But Sabahete Krasniqi's face can change dramatically, too. Asked what her reaction would have been if she had believed the charges against her husband, she leaned forward with a very convincing menace on her face and said, ""I will kill him."

The subtle differences between the Krasniqi home and others on their street are at the surface of much more fundamental differences between their view of human reality and the typical American view, according to Barbara Halpern, the anthropologist who testified at the criminal trial.

In American society, where it is conceivable for adults to have sex with children, all adult touching of children is suspect. In Albania, where Halpern did research intermittently for 40 years, the sexual molestation of children is unknown but the intimate touching of them is common.

In that context, adults may often pet and caress children, even on the genitals, in a manner Americans would find very disturbing. Halpern told the court it took her, as an American mother, a while to get used to the fact that villagers on the street would pet her own chubby 5-year-old daughter on the chest and say, ""Oh my, sweet little breasts."

""Now that would never happen in our culture," she testified, ""but it's ordinary, perfectly normal there."

That was what Krasniqi was doing in the gymnasium that day six years ago, Halpern told the court - petting and caressing his little girl in a way that had absolutely no sexual content and which he had absolutely no idea was wrong or even inappropriate here. The strongest witness at the gym that day has insisted throughout that the touching she saw was invasive and sexual. Halpern is equally insistent that the witness did not see what she thinks she saw.

At his kitchen table, Krasniqi tells the history of his own effort to understand. The first place he went for answers was to his mosque. There, he was told by other men that the people who had ""kidnapped" his children probably wanted ransom.

He told his lawyer he would pay whatever it would take - sell the house, the businesses, raise the money somehow.
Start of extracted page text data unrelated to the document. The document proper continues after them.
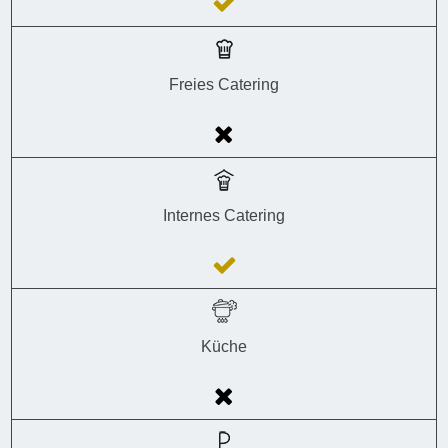
Freies Catering
Internes Catering
Küche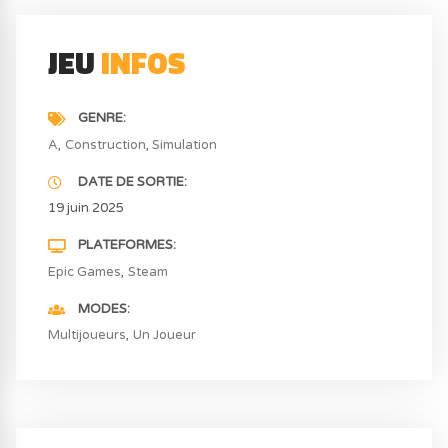
JEU
INFOS
GENRE
A
Construction
Simulation
DATE DE SORTIE
19 juin 2025
PLATEFORMES
Epic Games
Steam
MODES
Multijoueurs
Un Joueur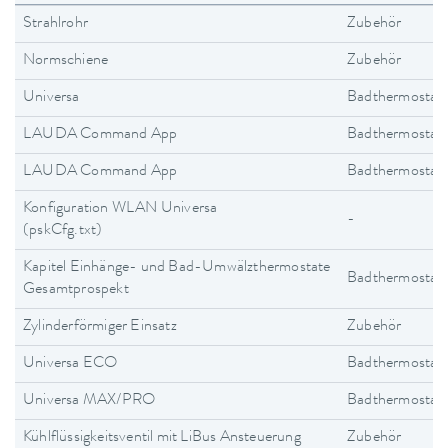
Strahlrohr
Zubehör
Normschiene
Zubehör
Universa
Badthermostat
LAUDA Command App
Badthermostat
LAUDA Command App
Badthermostat
Konfiguration WLAN Universa
-
(pskCfg.txt)
Kapitel Einhänge- und Bad-Umwälzthermostate
Badthermostat
Gesamtprospekt
Zylinderförmiger Einsatz
Zubehör
Universa ECO
Badthermostat
Universa MAX/PRO
Badthermostat
Kühlflüssigkeitsventil mit LiBus Ansteuerung
Zubehör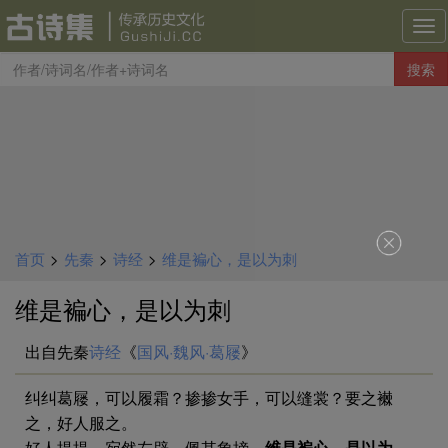
古
诗
搜索
集
导
航
首页
>
先秦
>
诗经
>
维是褊心，是以为刺
维是褊心，是以为刺
出自先秦
诗经
《
国风·魏风·葛屦
》
纠纠葛屦，可以履霜？掺掺女手，可以缝裳？要之襋
之，好人服之。
好人提提，宛然左辟，佩其象揥。
维是褊心，是以为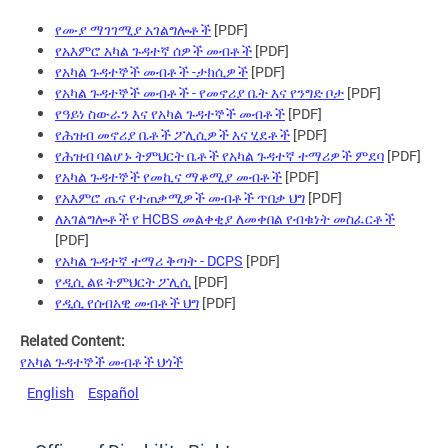
የሙያ ማገገሚያ አገልግሎቶች
[PDF]
የአእምሮ አካል ጉዳተኛ ሰዎች መብቶች
[PDF]
የአካል ጉዳተኞች መብቶች -ታክሲዎች
[PDF]
የአካል ጉዳተኞች መብቶች - የመኖሪያ ቤት እና የንግድ ቦታ
[PDF]
የዓይነ ስውራን እና የአካል ጉዳተኞች መብቶች
[PDF]
የሕዝብ መኖሪያ ቤቶች ፖሊሲዎች እና ሂደቶች
[PDF]
የሕዝብ ባልሆኑ ትምህርት ቤቶች የአካል ጉዳተኛ ተማሪዎች ምደባ
[PDF]
የአካል ጉዳተኞች የመኪና ማቆሚያ መብቶች
[PDF]
የአእምሮ ጤና የተጠቃሚዎች መብቶች ጥበቃ ህግ
[PDF]
ለአገልግሎቶች የ HCBS መልቀቂያ ለመቀበል የብቁነት መስፈርቶች
[PDF]
የአካል ጉዳተኛ ተማሪ ቅጣት - DCPS
[PDF]
የዲሲ ልዩ ትምህርት ፖሊሲ
[PDF]
የዲሲ የሰብአዊ መብቶች ህግ
[PDF]
Related Content:
የአካል ጉዳተኞች መብቶች ህጎች
English
Español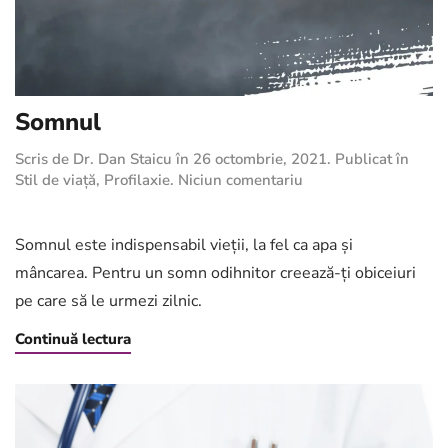
Somnul
Scris de
Dr. Dan Staicu
în
26 octombrie, 2021
. Publicat în
la
Stil de viață
,
Profilaxie
.
Niciun comentariu
Somnul
Somnul este indispensabil vieții, la fel ca apa și
mâncarea. Pentru un somn odihnitor creează-ți obiceiuri
pe care să le urmezi zilnic.
Continuă lectura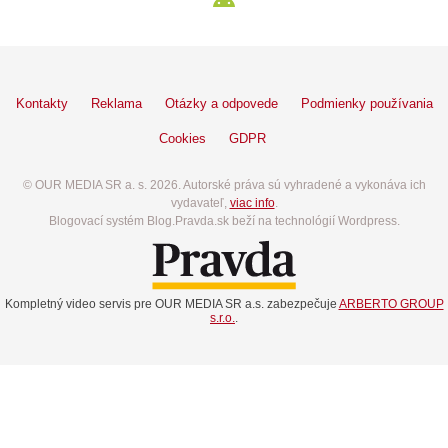
Kontakty
Reklama
Otázky a odpovede
Podmienky používania
Cookies
GDPR
© OUR MEDIA SR a. s. 2026. Autorské práva sú vyhradené a vykonáva ich
vydavateľ,
viac info
.
Blogovací systém Blog.Pravda.sk beží na technológií Wordpress.
Kompletný video servis pre OUR MEDIA SR a.s. zabezpečuje
ARBERTO GROUP
s.r.o.
.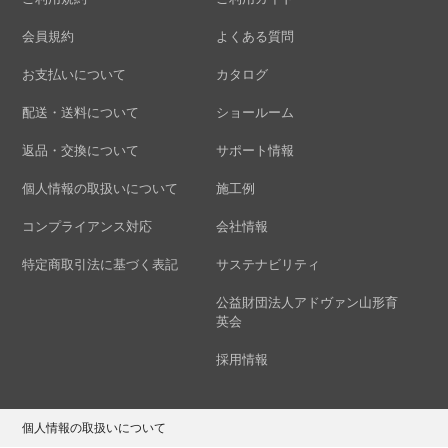
会員規約
よくある質問
お支払いについて
カタログ
配送・送料について
ショールーム
返品・交換について
サポート情報
個人情報の取扱いについて
施工例
コンプライアンス対応
会社情報
特定商取引法に基づく表記
サステナビリティ
公益財団法人アドヴァン山形育
英会
採用情報
個人情報の取扱いについて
Gradually, he says, he came to understand that money would not help.

He believed his victory in the criminal trial in February 1994 would mean the return of his children. ""I expect them next day," he said.

But as their attorney filed appeal after appeal, he and his wife eventually came to the realization they may never see their children.

The most recent disappointment came last week when a federal district court in Dallas denied the Krasniqis' last-ditch legal maneuver, a writ of habeas corpus asking that their children be returned to them.

Sitting rigidly at the end of the table, both hands flat before him, he says he understands now. The law has spoken. It has taken his children. It will not give them back. It will not tell him why. And now finally, fighting hard against it, his face cries.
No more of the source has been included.